(Source records)

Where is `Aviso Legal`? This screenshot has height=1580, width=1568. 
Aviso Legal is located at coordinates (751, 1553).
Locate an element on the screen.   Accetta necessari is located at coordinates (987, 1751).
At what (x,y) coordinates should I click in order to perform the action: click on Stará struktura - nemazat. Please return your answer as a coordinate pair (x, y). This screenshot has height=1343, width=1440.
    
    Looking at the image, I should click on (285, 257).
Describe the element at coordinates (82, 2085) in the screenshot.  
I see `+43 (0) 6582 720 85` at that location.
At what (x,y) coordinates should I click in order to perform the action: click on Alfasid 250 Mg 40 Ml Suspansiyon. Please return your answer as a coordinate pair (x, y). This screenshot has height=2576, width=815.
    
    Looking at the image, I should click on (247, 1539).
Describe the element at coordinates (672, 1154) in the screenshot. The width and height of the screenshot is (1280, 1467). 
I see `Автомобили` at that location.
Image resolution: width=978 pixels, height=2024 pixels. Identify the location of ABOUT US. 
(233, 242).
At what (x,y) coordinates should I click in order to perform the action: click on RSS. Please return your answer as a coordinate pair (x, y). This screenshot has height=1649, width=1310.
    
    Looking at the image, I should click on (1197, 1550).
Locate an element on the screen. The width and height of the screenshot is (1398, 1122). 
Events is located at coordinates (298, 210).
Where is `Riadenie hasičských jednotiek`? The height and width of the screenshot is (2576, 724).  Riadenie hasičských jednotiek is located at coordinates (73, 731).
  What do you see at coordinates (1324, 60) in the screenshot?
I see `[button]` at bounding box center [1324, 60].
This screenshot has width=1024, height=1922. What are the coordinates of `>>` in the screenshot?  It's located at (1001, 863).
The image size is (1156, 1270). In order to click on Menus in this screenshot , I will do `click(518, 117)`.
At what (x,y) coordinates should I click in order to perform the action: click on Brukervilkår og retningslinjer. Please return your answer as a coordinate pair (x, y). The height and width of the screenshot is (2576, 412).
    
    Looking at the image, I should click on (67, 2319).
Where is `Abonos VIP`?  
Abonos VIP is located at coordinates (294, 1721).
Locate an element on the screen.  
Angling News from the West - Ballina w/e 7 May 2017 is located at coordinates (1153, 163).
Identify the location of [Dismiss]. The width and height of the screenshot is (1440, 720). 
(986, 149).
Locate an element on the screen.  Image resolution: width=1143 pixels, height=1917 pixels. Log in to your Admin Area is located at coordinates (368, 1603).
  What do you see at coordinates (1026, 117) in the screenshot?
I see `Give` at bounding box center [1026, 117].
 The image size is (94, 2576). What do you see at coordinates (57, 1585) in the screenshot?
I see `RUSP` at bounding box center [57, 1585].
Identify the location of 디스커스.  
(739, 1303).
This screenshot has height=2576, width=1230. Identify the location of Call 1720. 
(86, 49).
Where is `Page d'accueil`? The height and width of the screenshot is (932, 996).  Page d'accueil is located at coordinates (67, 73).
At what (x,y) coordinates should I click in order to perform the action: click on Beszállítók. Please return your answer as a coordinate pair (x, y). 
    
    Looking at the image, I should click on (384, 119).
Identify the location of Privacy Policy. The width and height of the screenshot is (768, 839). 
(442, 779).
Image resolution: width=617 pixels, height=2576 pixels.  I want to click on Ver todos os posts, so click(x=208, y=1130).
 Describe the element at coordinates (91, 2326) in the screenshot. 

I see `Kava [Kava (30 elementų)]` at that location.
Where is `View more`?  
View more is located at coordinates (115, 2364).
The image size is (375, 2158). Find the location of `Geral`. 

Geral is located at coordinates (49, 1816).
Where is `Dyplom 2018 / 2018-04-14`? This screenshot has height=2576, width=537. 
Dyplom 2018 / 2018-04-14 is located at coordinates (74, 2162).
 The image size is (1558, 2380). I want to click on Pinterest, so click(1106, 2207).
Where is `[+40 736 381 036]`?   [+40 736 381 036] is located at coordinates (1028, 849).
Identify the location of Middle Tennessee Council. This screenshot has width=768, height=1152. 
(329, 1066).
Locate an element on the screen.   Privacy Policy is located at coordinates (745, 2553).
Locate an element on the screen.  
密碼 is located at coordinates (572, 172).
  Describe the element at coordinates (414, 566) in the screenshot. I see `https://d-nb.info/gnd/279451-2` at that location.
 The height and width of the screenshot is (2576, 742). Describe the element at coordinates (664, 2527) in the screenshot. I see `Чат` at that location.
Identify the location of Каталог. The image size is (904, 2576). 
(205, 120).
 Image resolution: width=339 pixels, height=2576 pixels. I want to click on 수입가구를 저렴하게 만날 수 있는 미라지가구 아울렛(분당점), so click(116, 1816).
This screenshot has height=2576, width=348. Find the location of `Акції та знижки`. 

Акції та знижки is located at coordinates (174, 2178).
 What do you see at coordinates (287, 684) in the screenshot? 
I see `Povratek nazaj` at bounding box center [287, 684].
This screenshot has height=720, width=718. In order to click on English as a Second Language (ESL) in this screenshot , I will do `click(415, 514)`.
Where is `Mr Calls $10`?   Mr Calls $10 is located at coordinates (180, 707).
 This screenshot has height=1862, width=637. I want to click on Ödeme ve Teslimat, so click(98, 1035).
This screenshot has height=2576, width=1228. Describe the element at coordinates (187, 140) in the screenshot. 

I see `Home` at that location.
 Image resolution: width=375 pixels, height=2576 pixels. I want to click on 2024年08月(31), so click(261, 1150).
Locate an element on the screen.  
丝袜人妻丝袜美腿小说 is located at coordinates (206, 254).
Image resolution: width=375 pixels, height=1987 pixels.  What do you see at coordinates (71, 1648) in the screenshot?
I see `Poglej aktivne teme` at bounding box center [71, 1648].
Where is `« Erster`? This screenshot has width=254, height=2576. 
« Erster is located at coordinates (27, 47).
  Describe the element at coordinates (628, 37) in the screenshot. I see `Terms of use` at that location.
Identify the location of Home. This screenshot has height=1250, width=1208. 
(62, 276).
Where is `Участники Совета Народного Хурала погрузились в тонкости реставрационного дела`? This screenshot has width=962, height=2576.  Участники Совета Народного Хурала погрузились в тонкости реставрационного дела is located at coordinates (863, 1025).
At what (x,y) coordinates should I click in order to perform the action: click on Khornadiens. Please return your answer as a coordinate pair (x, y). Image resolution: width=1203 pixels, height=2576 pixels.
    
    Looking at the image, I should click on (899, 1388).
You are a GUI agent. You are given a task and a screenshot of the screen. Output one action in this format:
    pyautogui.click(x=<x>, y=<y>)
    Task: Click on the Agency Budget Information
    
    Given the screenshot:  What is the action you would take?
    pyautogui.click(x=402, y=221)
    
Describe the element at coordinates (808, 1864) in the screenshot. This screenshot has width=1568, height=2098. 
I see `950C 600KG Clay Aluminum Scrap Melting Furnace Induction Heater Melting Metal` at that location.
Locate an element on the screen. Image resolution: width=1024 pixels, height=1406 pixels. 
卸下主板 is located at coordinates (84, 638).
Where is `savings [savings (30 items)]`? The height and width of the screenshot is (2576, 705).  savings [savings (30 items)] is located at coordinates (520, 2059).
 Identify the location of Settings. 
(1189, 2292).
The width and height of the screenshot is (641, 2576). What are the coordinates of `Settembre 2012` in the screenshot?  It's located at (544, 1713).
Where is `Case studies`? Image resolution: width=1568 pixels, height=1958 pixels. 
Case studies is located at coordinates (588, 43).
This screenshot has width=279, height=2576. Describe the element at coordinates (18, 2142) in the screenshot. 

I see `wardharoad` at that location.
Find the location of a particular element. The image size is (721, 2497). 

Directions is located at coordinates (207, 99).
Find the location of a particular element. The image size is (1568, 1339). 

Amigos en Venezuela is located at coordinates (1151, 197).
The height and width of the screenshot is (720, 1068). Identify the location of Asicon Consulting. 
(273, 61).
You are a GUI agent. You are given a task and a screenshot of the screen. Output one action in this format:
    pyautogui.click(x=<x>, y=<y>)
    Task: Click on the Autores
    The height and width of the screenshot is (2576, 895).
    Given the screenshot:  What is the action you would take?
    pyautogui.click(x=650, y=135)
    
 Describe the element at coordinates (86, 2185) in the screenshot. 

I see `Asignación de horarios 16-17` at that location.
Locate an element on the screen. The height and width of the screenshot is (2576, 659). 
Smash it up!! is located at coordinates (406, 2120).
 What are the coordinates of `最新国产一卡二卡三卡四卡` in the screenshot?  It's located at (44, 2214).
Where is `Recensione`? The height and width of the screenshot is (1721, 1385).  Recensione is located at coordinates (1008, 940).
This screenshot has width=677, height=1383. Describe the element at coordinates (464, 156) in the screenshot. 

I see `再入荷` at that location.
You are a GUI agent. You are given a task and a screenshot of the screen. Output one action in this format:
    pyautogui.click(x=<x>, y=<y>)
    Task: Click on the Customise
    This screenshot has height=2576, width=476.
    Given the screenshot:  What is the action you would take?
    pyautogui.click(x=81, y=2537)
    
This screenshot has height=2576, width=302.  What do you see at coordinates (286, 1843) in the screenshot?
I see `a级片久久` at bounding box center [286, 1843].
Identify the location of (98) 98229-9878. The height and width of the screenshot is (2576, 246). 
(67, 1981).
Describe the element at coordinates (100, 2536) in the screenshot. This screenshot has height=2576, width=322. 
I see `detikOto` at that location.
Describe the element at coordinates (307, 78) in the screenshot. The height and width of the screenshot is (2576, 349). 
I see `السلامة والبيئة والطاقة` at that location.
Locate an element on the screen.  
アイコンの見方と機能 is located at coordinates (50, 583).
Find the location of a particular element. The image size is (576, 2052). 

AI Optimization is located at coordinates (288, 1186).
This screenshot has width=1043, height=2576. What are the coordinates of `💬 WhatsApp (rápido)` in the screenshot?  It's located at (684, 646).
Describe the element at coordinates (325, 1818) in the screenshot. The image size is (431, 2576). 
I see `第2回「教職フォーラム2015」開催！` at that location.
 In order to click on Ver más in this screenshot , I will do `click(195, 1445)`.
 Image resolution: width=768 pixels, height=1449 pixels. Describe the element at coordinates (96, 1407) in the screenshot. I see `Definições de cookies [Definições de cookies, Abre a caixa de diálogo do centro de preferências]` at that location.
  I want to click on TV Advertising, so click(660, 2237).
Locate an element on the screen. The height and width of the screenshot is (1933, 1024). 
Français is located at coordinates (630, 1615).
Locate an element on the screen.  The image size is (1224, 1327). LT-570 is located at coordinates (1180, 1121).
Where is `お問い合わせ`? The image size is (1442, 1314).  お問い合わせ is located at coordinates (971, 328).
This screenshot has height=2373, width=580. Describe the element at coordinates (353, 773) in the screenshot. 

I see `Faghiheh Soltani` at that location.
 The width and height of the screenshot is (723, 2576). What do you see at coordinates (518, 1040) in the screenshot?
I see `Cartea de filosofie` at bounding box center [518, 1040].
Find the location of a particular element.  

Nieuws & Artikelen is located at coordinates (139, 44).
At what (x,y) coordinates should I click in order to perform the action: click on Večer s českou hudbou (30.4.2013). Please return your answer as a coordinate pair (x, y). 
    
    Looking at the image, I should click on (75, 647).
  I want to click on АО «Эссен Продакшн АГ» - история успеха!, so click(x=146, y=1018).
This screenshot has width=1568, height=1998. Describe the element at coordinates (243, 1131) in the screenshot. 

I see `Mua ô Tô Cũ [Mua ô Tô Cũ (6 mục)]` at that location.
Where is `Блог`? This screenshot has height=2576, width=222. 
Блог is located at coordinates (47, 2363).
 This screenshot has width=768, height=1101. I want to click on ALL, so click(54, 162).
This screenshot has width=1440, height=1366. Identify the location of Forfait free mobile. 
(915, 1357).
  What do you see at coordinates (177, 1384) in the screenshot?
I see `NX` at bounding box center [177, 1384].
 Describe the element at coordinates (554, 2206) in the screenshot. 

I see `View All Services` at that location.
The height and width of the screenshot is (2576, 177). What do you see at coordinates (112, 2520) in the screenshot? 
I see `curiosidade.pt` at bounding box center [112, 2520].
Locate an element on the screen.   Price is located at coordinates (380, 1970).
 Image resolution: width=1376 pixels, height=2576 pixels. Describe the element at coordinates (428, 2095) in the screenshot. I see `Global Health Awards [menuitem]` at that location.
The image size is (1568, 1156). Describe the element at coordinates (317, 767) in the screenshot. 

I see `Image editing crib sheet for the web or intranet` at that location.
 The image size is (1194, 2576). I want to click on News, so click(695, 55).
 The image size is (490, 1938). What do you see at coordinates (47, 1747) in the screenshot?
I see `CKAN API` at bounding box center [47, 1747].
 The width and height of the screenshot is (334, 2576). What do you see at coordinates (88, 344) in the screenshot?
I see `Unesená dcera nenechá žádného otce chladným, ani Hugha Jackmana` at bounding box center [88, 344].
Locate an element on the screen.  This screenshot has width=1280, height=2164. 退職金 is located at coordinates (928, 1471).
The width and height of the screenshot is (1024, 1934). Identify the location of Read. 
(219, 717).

(End Source records)

■ Assigned task: Write out, from the lines above, only those from the line with "Task: Click on the Autores" to the line with "This screenshot has height=2576, width=476.", exactly as given, including the first and the last.

■ Expected output:
    Task: Click on the Autores
    The height and width of the screenshot is (2576, 895).
    Given the screenshot:  What is the action you would take?
    pyautogui.click(x=650, y=135)
    
 Describe the element at coordinates (86, 2185) in the screenshot. 

I see `Asignación de horarios 16-17` at that location.
Locate an element on the screen. The height and width of the screenshot is (2576, 659). 
Smash it up!! is located at coordinates (406, 2120).
 What are the coordinates of `最新国产一卡二卡三卡四卡` in the screenshot?  It's located at (44, 2214).
Where is `Recensione`? The height and width of the screenshot is (1721, 1385).  Recensione is located at coordinates (1008, 940).
This screenshot has width=677, height=1383. Describe the element at coordinates (464, 156) in the screenshot. 

I see `再入荷` at that location.
You are a GUI agent. You are given a task and a screenshot of the screen. Output one action in this format:
    pyautogui.click(x=<x>, y=<y>)
    Task: Click on the Customise
    This screenshot has height=2576, width=476.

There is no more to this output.